▶ [TASK]: Your answer must be every line of the data that holds the string "sztuk".

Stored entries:

= = = = =

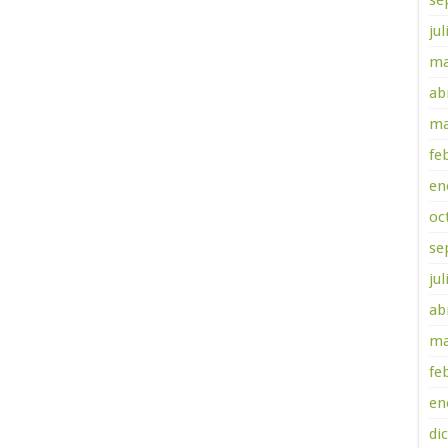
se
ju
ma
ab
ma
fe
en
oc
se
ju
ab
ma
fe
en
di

= = = = =

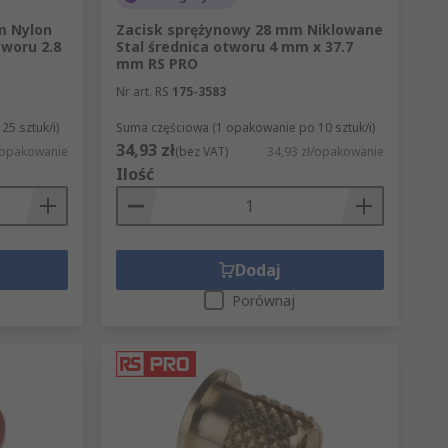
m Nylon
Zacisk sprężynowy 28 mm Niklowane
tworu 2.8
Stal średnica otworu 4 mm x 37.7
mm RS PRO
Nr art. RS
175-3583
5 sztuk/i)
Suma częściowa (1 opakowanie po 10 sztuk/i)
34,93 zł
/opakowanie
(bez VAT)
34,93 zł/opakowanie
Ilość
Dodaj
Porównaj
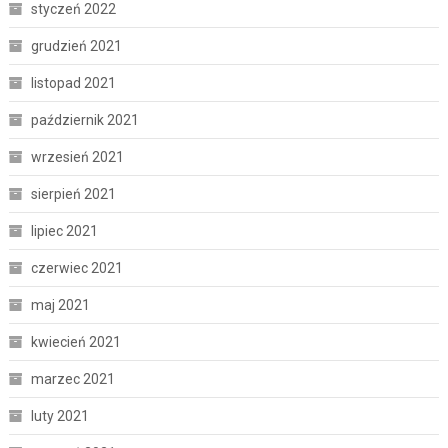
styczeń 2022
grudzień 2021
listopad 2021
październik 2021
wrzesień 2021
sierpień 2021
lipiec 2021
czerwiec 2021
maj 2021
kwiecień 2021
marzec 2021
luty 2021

= = = = =

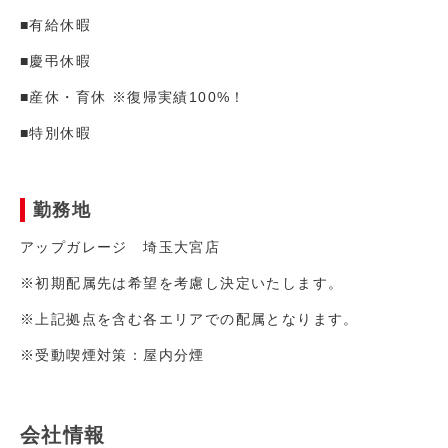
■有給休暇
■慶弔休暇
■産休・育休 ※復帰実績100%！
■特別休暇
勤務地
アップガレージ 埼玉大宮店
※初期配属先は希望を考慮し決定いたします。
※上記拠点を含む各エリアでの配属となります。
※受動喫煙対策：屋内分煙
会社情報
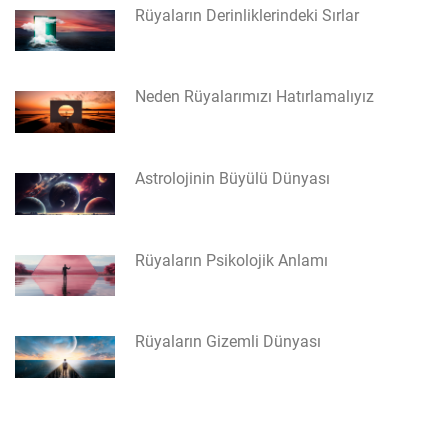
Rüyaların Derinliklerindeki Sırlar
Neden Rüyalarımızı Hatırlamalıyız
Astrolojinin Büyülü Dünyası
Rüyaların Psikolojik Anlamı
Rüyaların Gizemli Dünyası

= = = = =

▶ [SOLUTION FOR THIS EXERCISE]:
5 sztuk/i)
Suma częściowa (1 opakowanie po 10 sztuk/i)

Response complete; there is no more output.